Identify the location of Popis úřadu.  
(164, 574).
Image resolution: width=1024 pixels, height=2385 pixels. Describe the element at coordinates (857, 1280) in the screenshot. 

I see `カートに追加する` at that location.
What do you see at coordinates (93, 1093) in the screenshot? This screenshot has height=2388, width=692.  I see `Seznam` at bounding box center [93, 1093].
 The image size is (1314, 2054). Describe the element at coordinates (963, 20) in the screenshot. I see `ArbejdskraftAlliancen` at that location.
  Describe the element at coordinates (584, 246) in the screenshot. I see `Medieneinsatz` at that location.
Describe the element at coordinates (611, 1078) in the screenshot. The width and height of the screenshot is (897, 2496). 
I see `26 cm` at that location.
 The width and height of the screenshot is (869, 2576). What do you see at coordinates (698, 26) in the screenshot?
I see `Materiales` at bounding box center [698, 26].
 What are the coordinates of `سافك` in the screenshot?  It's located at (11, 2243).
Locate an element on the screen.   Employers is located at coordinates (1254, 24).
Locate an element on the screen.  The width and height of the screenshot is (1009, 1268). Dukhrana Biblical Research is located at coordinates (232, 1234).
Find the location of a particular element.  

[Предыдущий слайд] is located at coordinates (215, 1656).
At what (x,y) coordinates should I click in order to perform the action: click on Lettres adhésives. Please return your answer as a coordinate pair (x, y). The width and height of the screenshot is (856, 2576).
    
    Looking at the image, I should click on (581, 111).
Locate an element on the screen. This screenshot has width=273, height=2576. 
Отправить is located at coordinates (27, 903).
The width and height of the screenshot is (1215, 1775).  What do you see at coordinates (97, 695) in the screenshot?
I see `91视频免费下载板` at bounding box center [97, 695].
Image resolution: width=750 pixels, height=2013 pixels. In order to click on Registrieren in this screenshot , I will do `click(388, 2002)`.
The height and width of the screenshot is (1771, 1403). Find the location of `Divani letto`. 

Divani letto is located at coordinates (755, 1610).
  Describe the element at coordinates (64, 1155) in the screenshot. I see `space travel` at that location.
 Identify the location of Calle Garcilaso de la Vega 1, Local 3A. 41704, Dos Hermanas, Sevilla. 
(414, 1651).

========================

What is expected = Output, exactly and with nothing else, the lines from the line containing "The height and" to the end of the entries.

Answer section =
The height and width of the screenshot is (1771, 1403). Find the location of `Divani letto`. 

Divani letto is located at coordinates (755, 1610).
  Describe the element at coordinates (64, 1155) in the screenshot. I see `space travel` at that location.
 Identify the location of Calle Garcilaso de la Vega 1, Local 3A. 41704, Dos Hermanas, Sevilla. 
(414, 1651).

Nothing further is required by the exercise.